This paper focuses on the design of $H_{\infty }$ filter for a class of discrete-time networked systems. Given that the network communication resources are becoming limited with the ever-increasing network traffic, an adaptive event-triggered mechanism (AETM) is adopted for the systems to mitigate the pressure of network bandwidth. The considered discrete-time networked systems are envisioned to suffer from both Deception attacks and denial-of-service (DoS) attacks, thereby a novel hybrid cyber attacks model is firstly constructed to integrate the two kinds of attacks. Then, a filtering error system model is established for the discrete-time networked systems under AETM and hybrid cyber attacks. Based on the constructed model, the sufficient conditions that guaranteeing the asymptotic stability and $H_{\infty }$ performance of the concerned filtering error system are analyzed based on Lyapunov–Krasovskii stability theory. Furthermore, the corresponding parameters of the designed filter are derived by solving a set of linear matrix inequalities (LMIs). The effectiveness of the designed filter is finally demonstrated by conducting a numerical example.

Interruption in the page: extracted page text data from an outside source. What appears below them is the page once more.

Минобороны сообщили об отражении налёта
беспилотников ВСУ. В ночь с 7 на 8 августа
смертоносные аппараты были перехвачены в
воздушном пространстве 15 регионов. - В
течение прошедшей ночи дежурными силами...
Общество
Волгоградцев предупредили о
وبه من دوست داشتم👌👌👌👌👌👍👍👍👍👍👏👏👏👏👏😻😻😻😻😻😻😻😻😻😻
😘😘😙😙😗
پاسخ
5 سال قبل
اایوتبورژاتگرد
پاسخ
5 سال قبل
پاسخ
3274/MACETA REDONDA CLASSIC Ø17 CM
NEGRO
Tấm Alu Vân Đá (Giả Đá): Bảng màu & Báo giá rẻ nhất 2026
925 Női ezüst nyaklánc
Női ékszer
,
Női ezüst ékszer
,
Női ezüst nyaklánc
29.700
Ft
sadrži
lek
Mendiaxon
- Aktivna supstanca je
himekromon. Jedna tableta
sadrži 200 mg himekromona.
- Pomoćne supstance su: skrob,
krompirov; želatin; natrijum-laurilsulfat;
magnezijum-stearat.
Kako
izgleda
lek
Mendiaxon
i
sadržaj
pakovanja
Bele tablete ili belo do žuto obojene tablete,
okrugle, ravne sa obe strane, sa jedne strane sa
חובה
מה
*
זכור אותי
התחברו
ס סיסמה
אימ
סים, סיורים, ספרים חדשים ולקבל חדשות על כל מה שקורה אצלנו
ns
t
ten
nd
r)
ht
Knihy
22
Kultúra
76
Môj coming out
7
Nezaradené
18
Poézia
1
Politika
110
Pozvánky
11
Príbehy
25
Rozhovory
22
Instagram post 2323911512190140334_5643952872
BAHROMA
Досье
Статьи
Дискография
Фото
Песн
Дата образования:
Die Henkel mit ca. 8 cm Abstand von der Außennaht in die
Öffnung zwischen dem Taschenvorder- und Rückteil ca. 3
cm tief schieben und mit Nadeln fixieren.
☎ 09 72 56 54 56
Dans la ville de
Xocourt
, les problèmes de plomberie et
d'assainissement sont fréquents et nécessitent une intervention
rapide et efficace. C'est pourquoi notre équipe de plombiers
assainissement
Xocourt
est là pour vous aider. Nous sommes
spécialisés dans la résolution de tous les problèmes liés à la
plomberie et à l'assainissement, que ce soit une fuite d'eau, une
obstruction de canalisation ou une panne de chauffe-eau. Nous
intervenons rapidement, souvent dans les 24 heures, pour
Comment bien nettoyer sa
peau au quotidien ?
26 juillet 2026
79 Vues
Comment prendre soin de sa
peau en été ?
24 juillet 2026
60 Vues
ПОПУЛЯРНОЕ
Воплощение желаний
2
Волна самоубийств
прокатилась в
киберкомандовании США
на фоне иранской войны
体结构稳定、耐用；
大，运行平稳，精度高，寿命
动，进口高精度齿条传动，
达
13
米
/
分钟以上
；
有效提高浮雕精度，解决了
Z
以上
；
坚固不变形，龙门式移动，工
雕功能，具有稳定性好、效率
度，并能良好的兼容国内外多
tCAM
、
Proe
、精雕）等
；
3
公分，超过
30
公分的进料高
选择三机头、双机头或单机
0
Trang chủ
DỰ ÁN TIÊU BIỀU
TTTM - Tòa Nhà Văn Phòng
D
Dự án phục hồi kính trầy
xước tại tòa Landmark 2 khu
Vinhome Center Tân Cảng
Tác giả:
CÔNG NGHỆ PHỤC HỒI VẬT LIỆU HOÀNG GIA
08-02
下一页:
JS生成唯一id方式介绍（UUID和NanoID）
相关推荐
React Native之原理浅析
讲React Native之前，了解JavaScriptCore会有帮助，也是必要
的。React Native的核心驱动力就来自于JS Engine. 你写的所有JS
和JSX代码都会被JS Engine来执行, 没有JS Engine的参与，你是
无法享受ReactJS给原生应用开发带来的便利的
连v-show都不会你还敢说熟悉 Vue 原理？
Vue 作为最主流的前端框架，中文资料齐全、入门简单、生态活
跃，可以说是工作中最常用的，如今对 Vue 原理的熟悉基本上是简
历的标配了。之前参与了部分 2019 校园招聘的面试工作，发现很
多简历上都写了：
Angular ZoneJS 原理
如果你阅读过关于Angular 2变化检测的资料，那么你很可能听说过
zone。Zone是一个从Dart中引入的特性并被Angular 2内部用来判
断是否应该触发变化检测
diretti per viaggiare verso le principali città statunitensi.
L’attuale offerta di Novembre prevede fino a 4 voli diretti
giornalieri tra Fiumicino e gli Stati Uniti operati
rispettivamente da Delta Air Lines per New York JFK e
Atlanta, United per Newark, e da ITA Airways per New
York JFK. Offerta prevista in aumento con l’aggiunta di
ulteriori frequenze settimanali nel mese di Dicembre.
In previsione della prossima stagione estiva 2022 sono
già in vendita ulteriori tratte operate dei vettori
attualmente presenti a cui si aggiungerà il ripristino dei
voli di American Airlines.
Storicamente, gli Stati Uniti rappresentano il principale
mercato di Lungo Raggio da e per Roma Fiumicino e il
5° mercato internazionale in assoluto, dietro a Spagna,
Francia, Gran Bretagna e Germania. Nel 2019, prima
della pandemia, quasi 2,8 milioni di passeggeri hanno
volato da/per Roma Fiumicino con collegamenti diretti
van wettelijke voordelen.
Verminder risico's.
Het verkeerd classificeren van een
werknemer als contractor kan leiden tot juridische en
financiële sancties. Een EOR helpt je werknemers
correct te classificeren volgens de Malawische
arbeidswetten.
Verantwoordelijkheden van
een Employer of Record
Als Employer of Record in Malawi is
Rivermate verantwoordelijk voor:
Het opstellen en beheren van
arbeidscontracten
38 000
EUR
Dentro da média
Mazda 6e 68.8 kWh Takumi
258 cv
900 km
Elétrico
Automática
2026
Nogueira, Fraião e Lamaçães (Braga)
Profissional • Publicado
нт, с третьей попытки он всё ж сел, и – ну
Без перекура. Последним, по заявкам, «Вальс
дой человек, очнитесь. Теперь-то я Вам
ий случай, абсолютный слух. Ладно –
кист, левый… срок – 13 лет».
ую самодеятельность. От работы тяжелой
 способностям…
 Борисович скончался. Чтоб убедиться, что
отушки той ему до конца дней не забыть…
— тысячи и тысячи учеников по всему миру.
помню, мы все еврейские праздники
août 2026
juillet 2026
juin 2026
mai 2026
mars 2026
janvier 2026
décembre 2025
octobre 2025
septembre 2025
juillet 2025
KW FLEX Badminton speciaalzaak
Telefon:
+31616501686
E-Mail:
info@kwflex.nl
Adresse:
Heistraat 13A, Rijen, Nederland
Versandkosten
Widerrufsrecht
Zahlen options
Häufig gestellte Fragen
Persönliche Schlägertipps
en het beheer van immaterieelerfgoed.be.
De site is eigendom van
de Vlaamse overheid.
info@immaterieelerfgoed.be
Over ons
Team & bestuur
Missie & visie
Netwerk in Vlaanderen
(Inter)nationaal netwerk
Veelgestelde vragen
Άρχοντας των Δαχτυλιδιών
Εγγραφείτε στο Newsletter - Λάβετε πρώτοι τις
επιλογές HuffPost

本文着重于设计 $H_{\infty }$一类离散时间网络系统的过滤器。鉴于网络通信资源随着网络流量的不断增加而变得有限，系统采用自适应事件触发机制（AETM）来缓解网络带宽压力。设想所考虑的离散时间网络系统同时遭受欺骗攻击和拒绝服务（DoS）攻击，因此首先构建了一种新颖的混合网络攻击模型来集成这两种攻击。然后，针对AETM和混合网络攻击下的离散时间网络系统建立过滤误差系统模型。基于所构建的模型，保证渐近稳定性的充分条件和$H_{\infty }$基于Lyapunov-Krasovskii稳定性理论分析了有关滤波误差系统的性能。此外，设计滤波器的相应参数是通过求解一组线性矩阵不等式 (LMI) 得出的。最后通过数值例子证明了所设计滤波器的有效性。